Sponsors: INCTR would like to thank the generous sponsorships provided by: the European Association for Haematopathology; Office of HIV and AIDS Malignancies, NCI, USA; Center for Global Health, NCI, USA; Aga Khan Foundation; Institut National du Cancer, France; Leica Microsystems; Dako; Bactlabs, East Africa, Ltd.

Evaluation: The meeting of professionals, both pathologists and clinicians, from Africa, Europe and USA not only stimulates further research, particularly into aetiology and pathogenesis, but also enhances knowledge about diagnostic methods and therapy. This meeting also provided an opportunity for African haematopathologists and haematologists to discuss cases with their colleagues from Europe and the USA, and to share experiences on maximal use of limited resources. On this topic there was an excellent talk by Prof Ethel Ceserman on developing a PCR machine powered by solar energy to improve the early diagnosis of Kaposi Sarcoma on the field. The session “Challenges in Lymphoma Diagnosis in Africa," included an excellent presentation from the participants from Nairobi, Eldoret, Mwanza and Dakar, illustrating the improvements that have taken place in diagnosis since the introctution of basic immunohistochemestry in the last few years, mainly due to knowledge obtained from attending this series of workshops, according to the African presenters.
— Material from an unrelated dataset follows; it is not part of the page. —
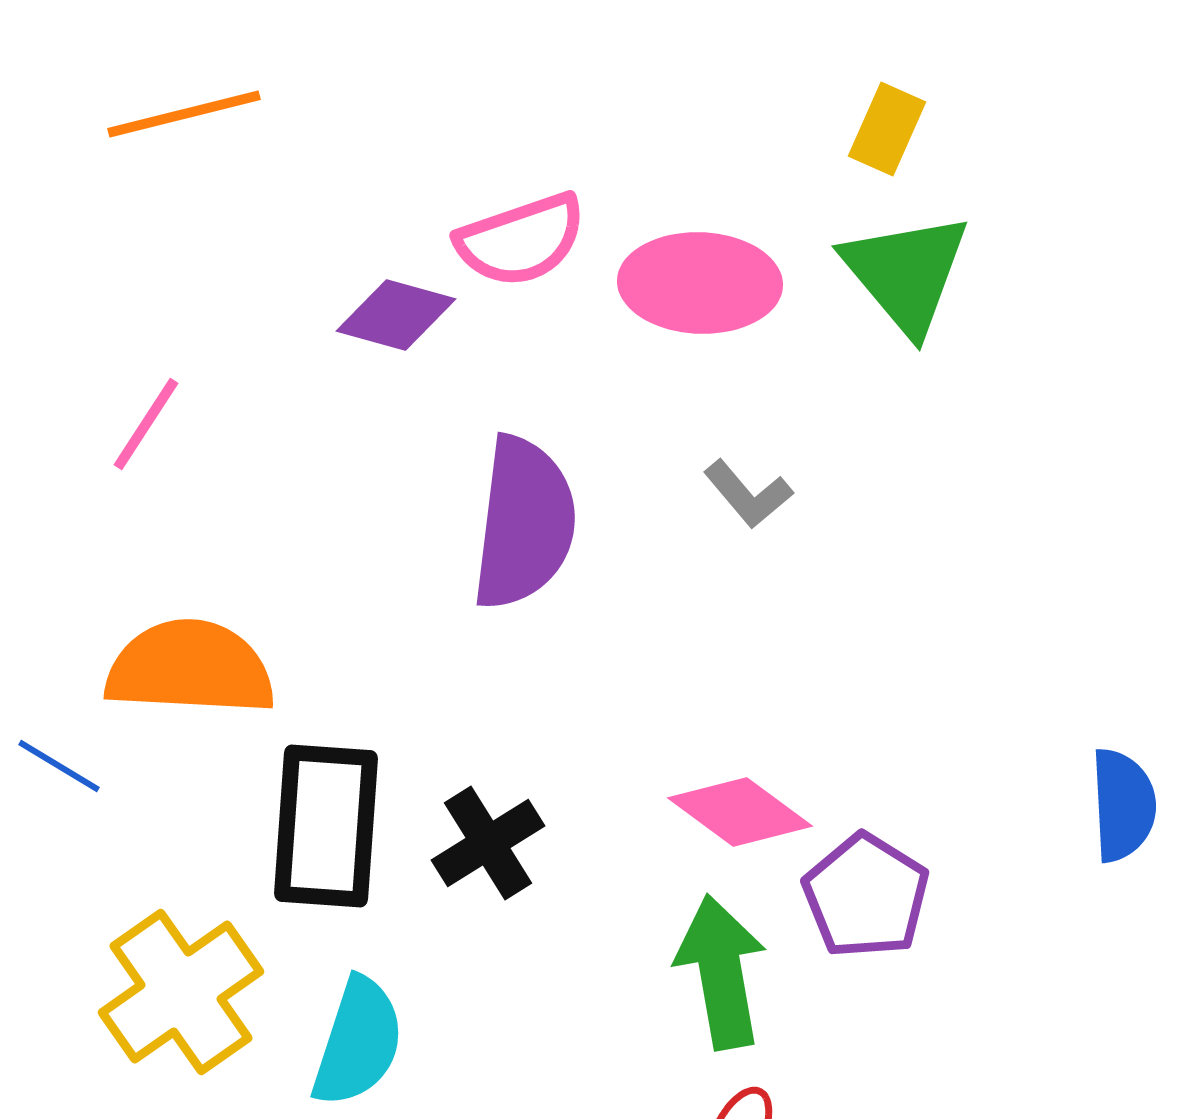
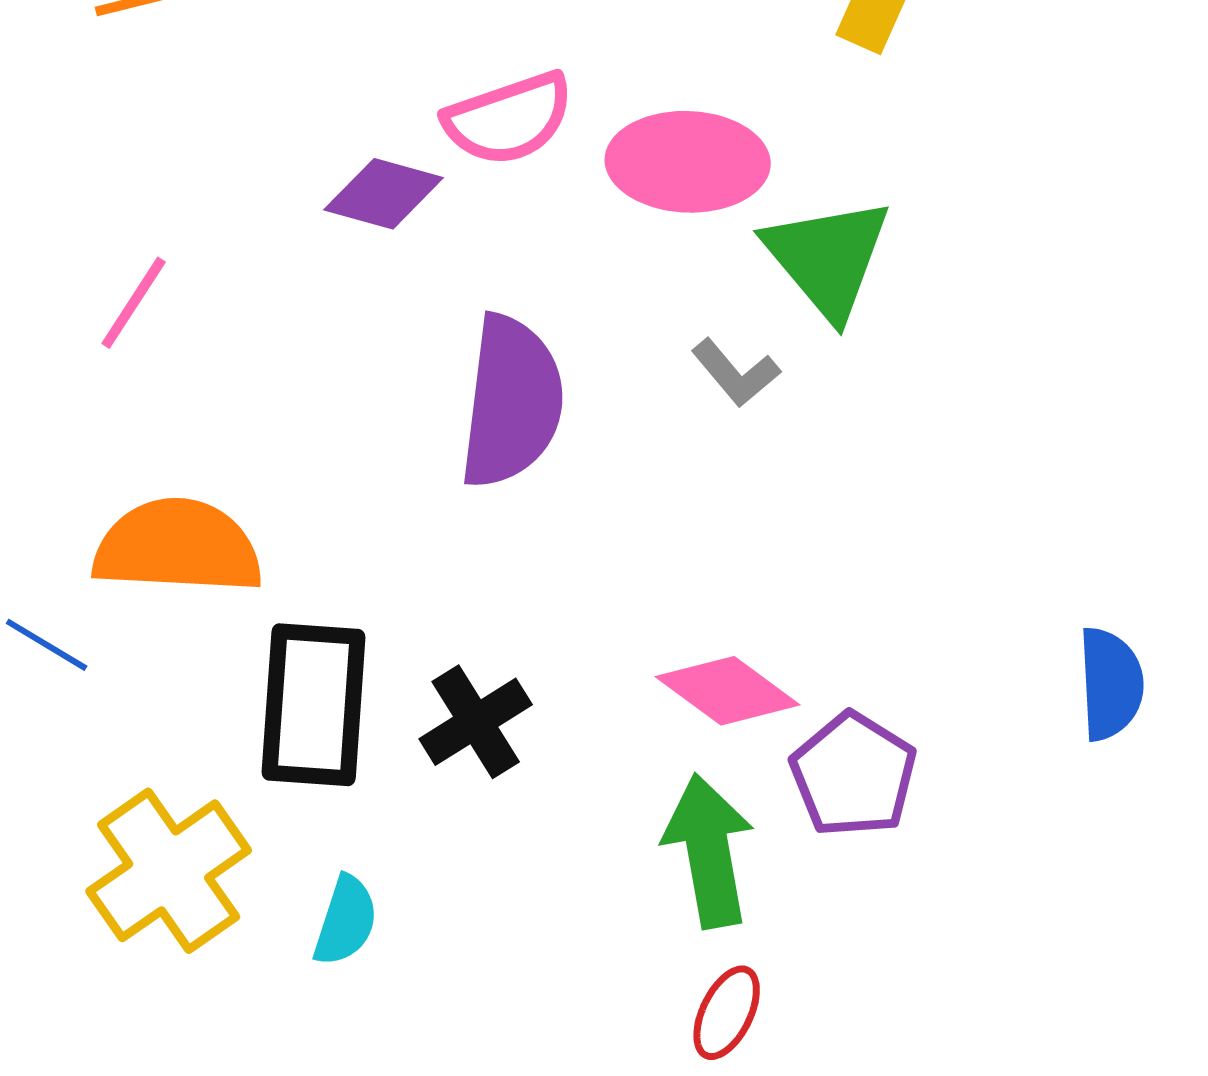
green triangle: (906, 273) -> (828, 258), moved
cyan semicircle: (358, 1042) -> (346, 921), size x0.7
The "tutorial session" gave the participants an opportunity to learn about the value of diagnostic techniques that often make the difference between a right and wrong diagnosis.

Throughout the course of the meeting, a microscope was set up and made available for individual African pathologists to discuss their own cases with members of INCTR’s Pathology Program, including Professor Lorenzo Leoncini, Dr Kikkeri Naresh, Dr Martine Raphael and Dr Nina Hurwitz.